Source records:
★ ★ ★ ★ ★ ★ ★
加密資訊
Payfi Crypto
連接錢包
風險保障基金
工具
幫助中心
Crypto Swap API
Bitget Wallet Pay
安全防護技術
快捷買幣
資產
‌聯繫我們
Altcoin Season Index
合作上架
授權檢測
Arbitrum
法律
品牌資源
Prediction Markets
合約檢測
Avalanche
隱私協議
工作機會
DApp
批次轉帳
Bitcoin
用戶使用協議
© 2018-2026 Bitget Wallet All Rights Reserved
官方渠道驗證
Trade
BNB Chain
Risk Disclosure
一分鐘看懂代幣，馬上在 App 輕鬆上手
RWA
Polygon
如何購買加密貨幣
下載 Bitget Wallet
★ ★ ★ ★ ★ ★ ★
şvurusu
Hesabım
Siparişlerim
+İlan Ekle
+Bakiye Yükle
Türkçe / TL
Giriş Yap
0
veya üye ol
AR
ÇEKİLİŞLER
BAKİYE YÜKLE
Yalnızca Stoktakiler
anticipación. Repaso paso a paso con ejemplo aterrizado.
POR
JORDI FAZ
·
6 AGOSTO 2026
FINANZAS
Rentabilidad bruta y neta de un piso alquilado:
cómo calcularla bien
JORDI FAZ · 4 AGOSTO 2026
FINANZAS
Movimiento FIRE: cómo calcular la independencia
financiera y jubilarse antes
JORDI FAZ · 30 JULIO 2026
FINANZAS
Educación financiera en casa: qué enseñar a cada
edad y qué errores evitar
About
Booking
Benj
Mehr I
★ ★ ★ ★ ★ ★ ★
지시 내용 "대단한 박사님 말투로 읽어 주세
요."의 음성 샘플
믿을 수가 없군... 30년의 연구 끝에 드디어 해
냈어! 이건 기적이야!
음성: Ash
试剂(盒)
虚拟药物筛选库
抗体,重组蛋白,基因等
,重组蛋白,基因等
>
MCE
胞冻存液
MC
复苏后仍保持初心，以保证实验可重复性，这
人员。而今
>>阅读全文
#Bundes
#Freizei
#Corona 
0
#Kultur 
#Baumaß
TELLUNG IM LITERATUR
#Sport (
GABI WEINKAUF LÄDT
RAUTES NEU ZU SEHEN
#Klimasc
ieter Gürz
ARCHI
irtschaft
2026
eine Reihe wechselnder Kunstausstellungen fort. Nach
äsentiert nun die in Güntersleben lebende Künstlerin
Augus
★ ★ ★ ★ ★ ★ ★
Task prompt
Go through the data above and copy each line that holds the word "JORDI".

Response to the exercise
JORDI FAZ
JORDI FAZ · 4 AGOSTO 2026
JORDI FAZ · 30 JULIO 2026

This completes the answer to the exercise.